Stored records:
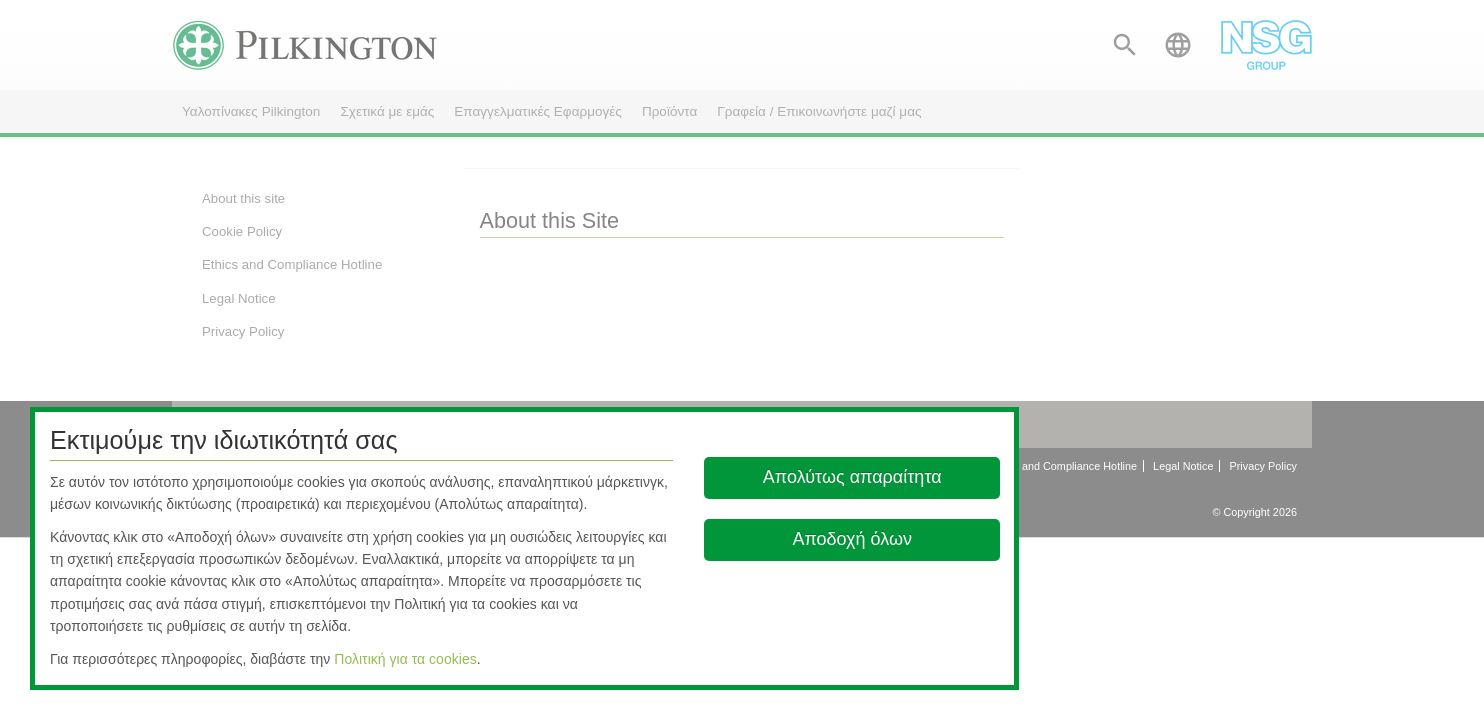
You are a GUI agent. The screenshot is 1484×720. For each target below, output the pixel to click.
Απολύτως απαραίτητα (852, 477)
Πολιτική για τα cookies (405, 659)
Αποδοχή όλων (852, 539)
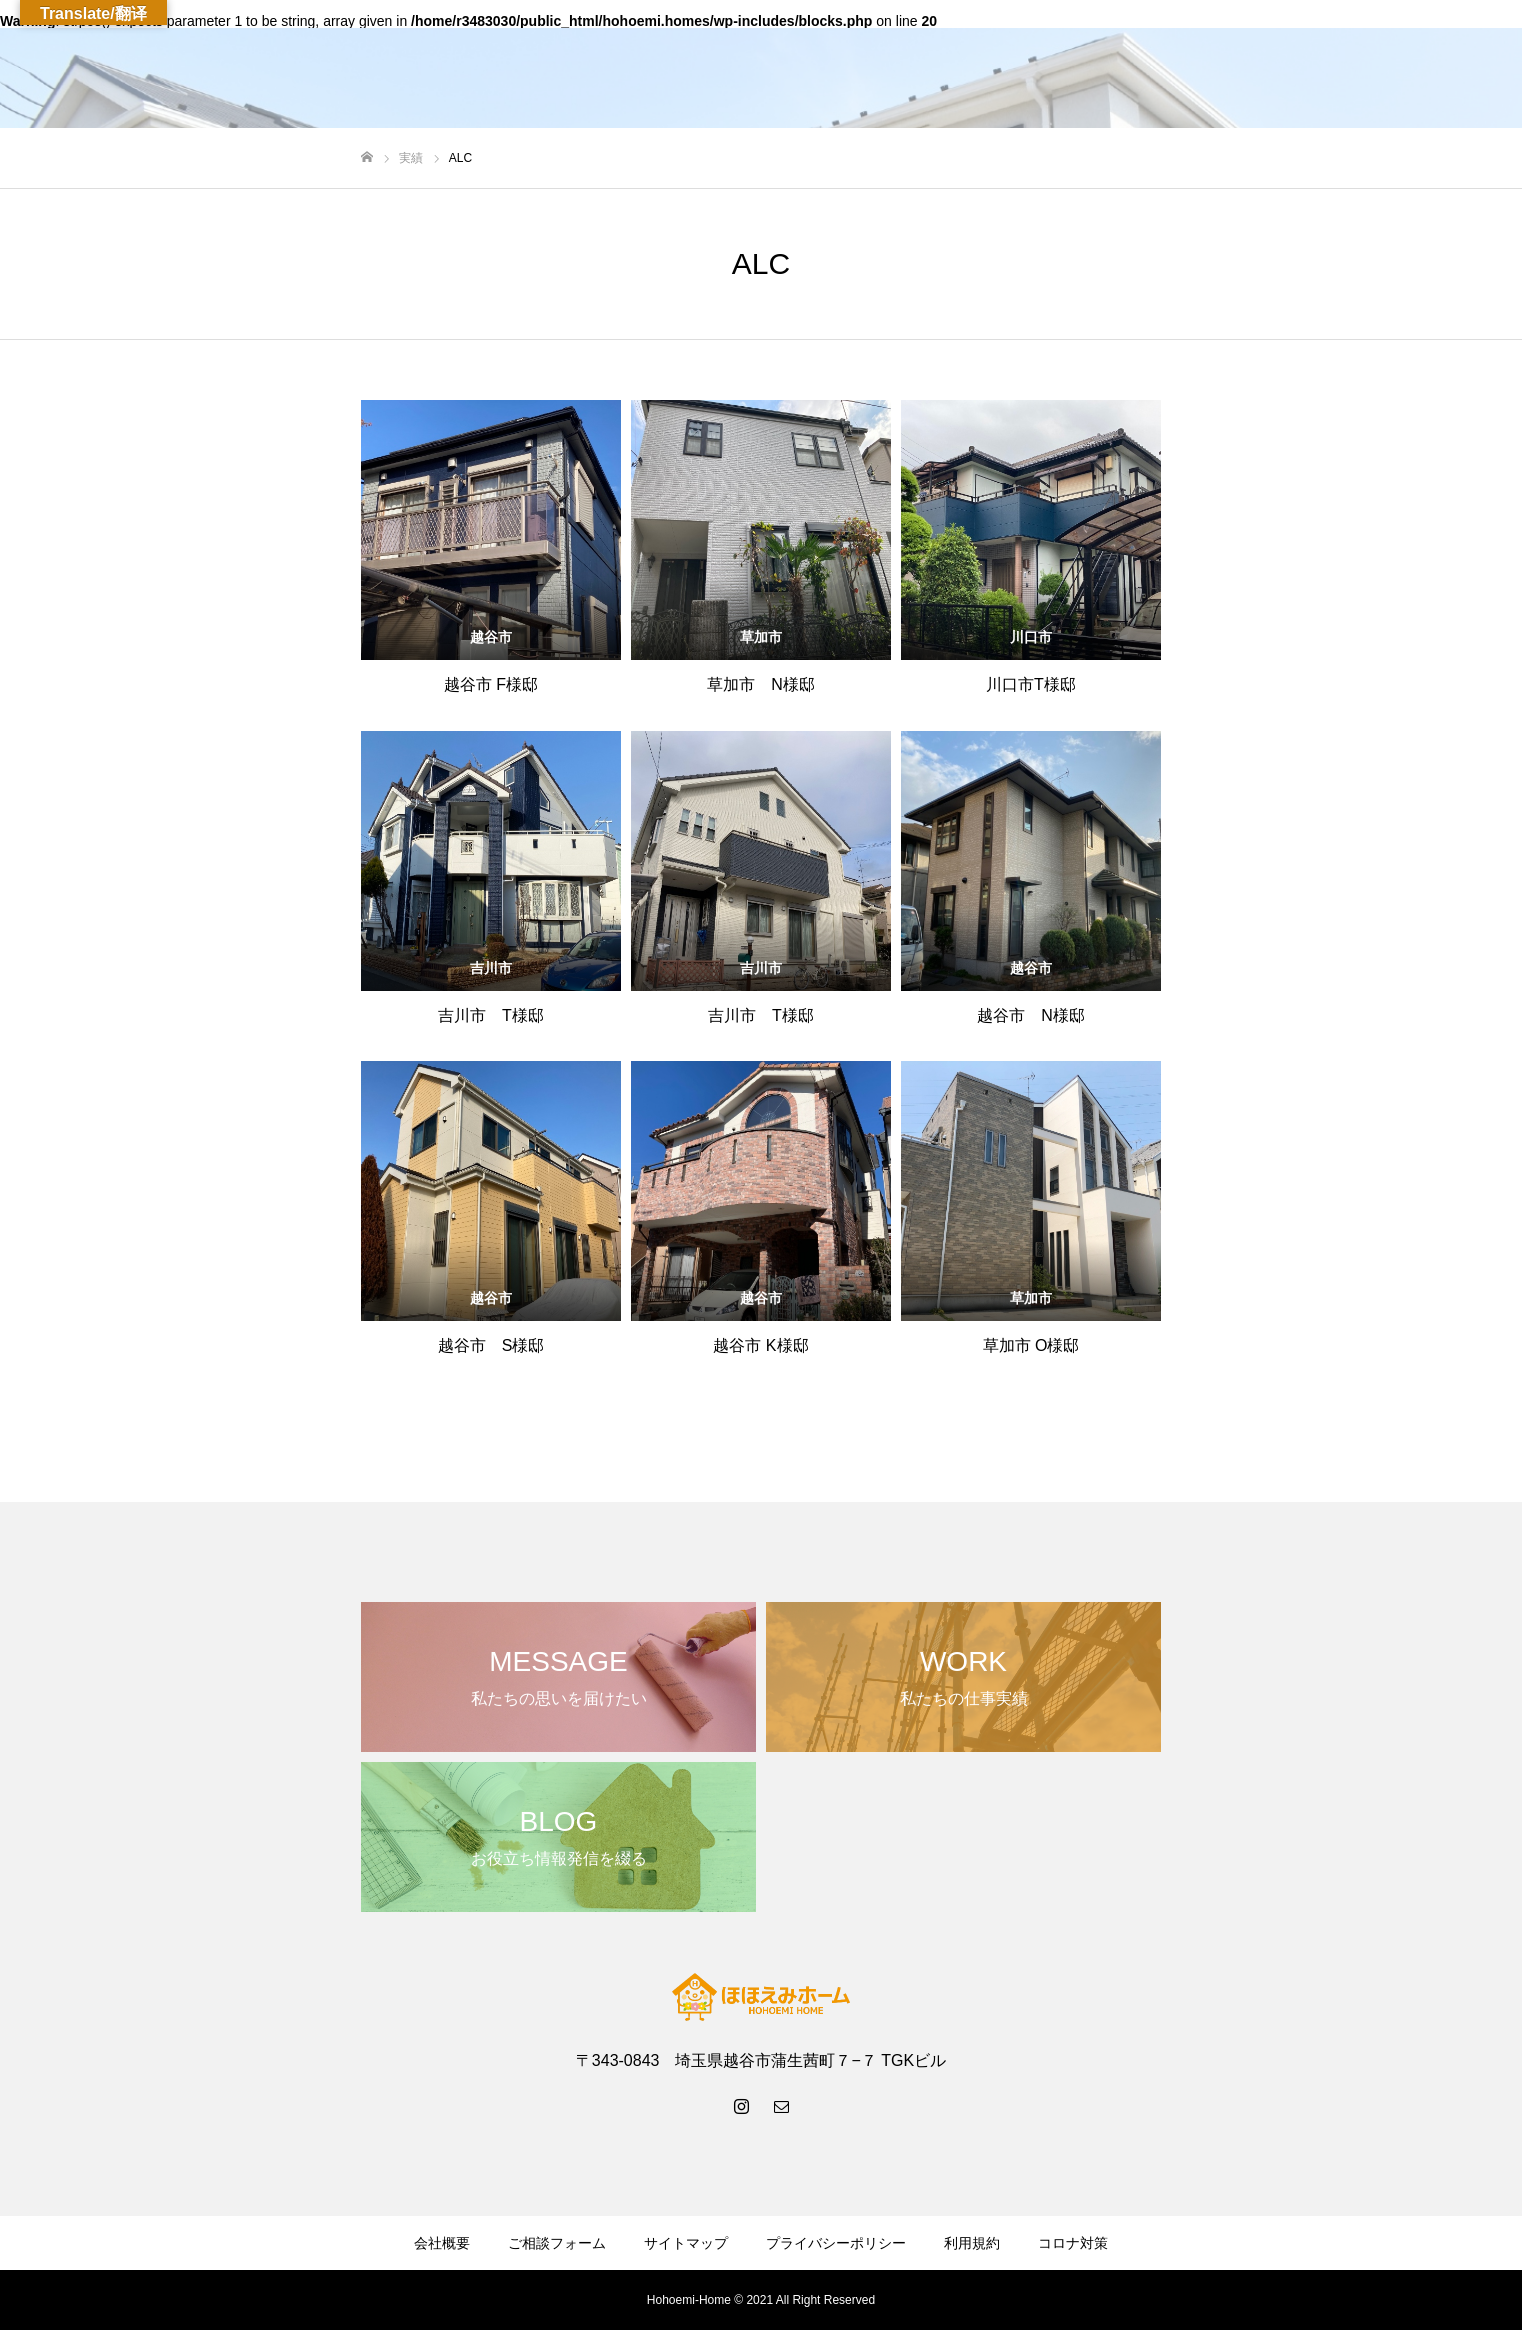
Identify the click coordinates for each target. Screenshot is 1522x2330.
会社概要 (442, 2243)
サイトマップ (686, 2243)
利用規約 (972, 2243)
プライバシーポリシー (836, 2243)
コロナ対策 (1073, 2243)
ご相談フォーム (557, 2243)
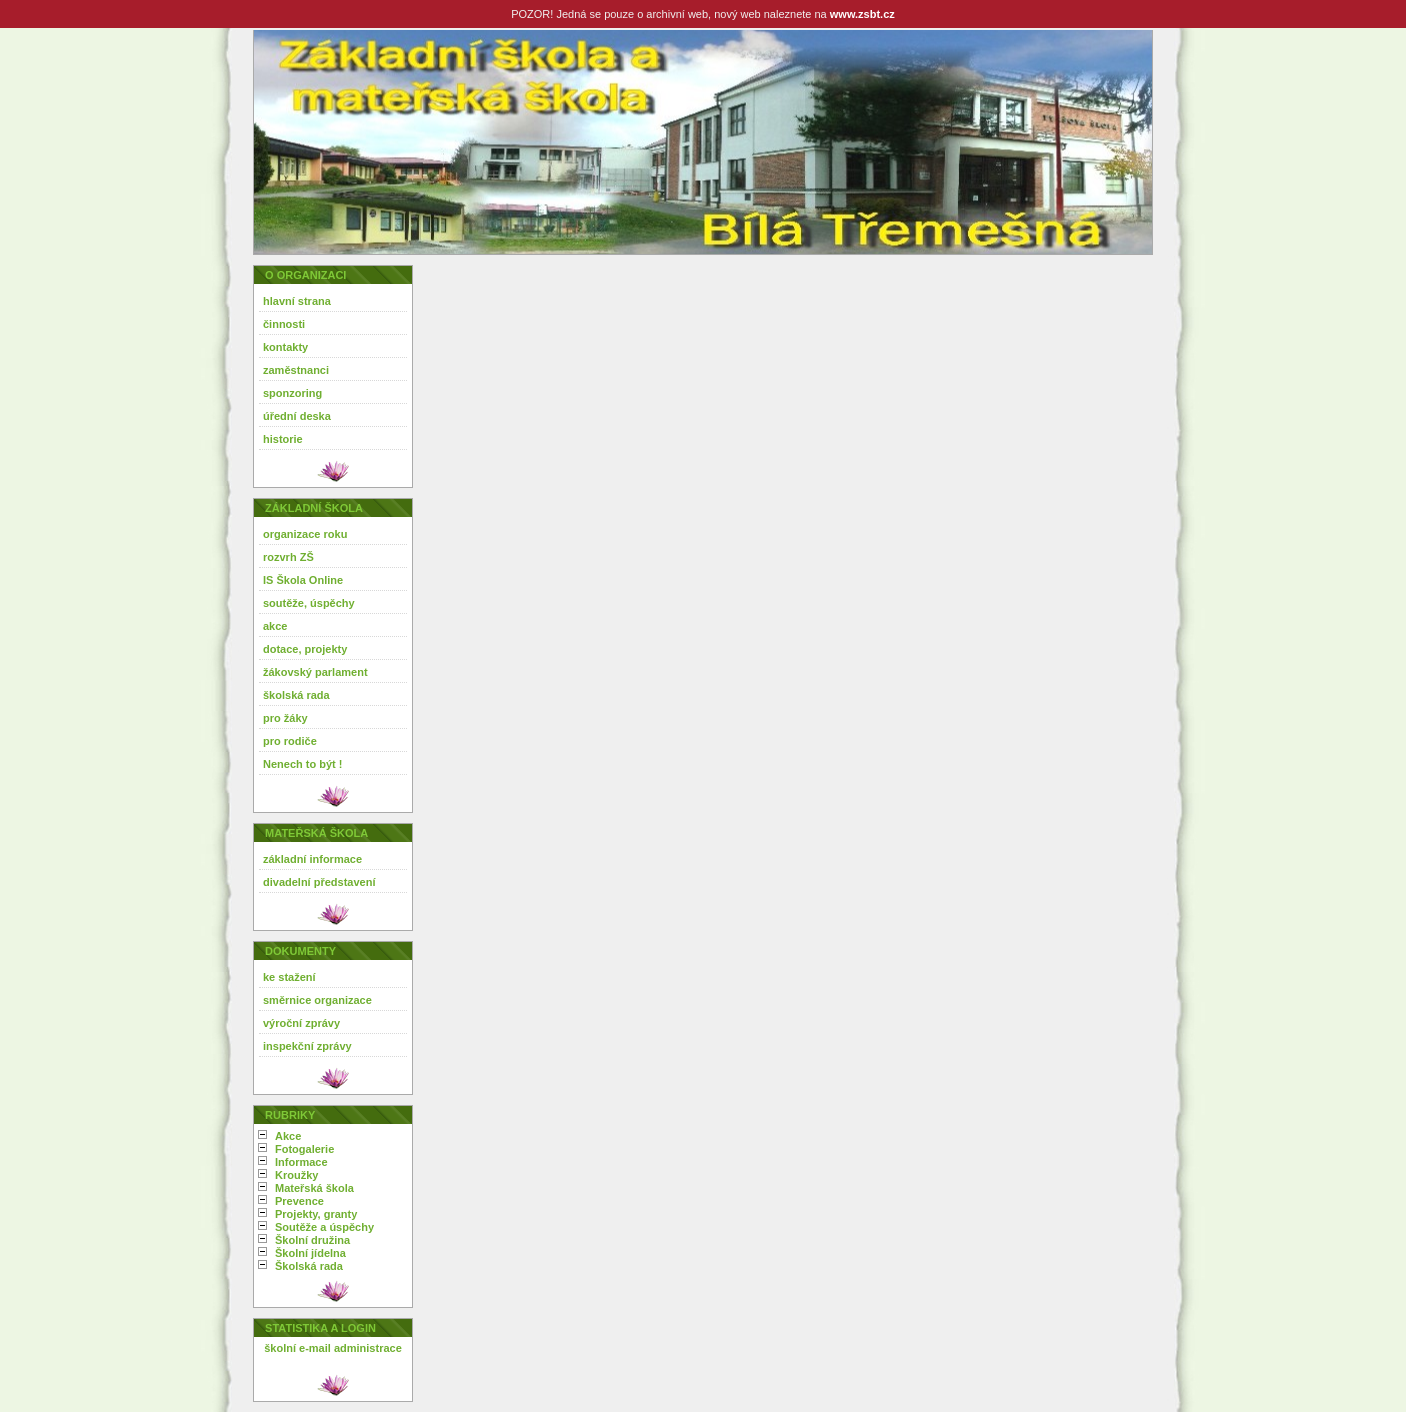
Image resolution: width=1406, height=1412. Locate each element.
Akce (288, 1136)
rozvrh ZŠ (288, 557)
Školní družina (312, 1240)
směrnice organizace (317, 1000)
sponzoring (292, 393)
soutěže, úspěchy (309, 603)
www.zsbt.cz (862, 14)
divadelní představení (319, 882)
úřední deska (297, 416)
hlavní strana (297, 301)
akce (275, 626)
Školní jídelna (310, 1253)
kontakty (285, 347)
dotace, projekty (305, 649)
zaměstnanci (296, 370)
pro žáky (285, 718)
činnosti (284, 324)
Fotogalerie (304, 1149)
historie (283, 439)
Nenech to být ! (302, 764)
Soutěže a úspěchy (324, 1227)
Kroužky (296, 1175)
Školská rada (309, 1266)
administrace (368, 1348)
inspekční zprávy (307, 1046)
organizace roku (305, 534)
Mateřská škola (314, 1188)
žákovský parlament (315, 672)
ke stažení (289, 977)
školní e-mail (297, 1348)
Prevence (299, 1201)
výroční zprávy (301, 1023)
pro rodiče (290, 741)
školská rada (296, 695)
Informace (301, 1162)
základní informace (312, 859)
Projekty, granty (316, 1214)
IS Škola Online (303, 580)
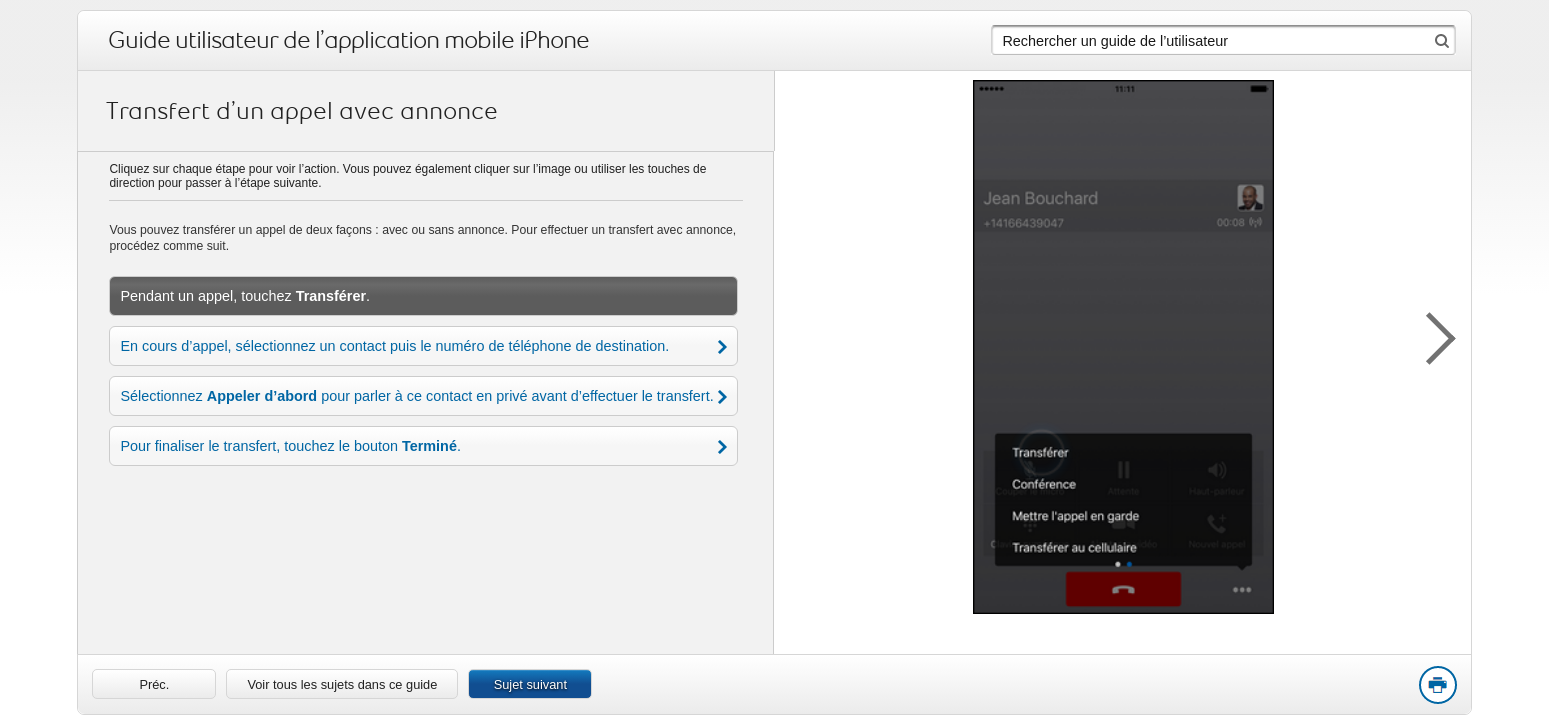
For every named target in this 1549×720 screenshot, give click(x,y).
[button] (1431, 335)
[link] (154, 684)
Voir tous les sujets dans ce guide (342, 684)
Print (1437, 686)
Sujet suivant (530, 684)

▶ **Work item**
There should be an exact restatement of the lines from the line with "Prevence (299, 1201)" through the last line of the entries above, and no pictures in it.

▶ **Solution to this task**
Prevence (299, 1201)
výroční zprávy (301, 1023)
pro rodiče (290, 741)
školská rada (296, 695)
Informace (301, 1162)
základní informace (312, 859)
Projekty, granty (316, 1214)
IS Škola Online (303, 580)
For every named target in this 1549×720 screenshot, give click(x,y).
[button] (1431, 335)
[link] (154, 684)
Voir tous les sujets dans ce guide (342, 684)
Print (1437, 686)
Sujet suivant (530, 684)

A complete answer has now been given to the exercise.